Invisible Weapon: How the Active Denial System Can Silence Protests and Control Crowds
The ADS is more colloquially known as a microwave radiation weapon. It was developed for crowd control purposes, using non-lethal means. While it promises an enlightened solution to handle great groups without fatal injuries, this technology raises big concerns about probable misuse in political repressions and mass surveillance. It further looks into the dark realities and theories thrown up by the ADS, with particular emphasis on its possible use to silence protests and implications for civil rights in democratic societies.
The Intrusive Nature of the Active Denial System
One new type of weapon is the ADS, which focuses microwave radiation in such a way as to penetrate the skin and create an extremely burning sensation. The resultant pain would lead people to move rapidly away, even though the apparent injury could not be permanent.

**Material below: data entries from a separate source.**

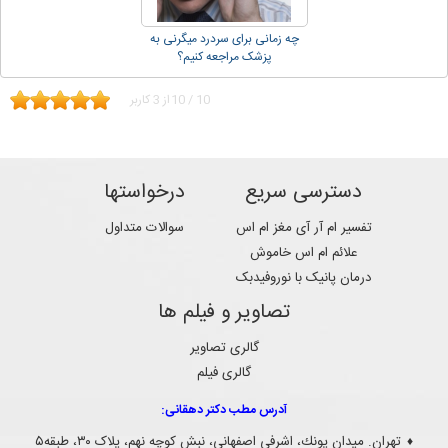
چه زمانی برای سردرد میگرنی به
پزشک مراجعه کنیم؟
10
/
10
از
3
کاربر
دسترسی سریع
درخواستها
تفسیر ام آر آی مغز ام اس
سوالات متداول
علائم ام اس خاموش
درمان پانیک با نوروفیدبک
تصاویر و فیلم ها
گالری تصاویر
گالری فیلم
آدرس مطب دکتر دهقانی:
تهران. ميدان پونك، اشرفی اصفهانی، نبش کوچه نهم، پلاک ۳۰، طبقه۵
♦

This is a highly intrusive weapon that easily exceeds physical discomfort into extreme zones without visible injury.
Unlike other methods of crowd control, such as tear gas or rubber bullets, the ADS invades a person's body directly, bypassing traditional physical barriers. This level of intrusion is very serious and raises crucial ethical concerns. While not actually projected to cause injury, the ADS is so painful that people believe they are burning; this is another area where extreme, even abusive, power is exerted over the human body by authorities in dispersing protesters or suppressing civil unrest with no accountability.
This, in the wrong hands, merely serves as an excuse to lay down the path to excessive and unchecked force that easily transforms peaceful protests into chaotic dispersals.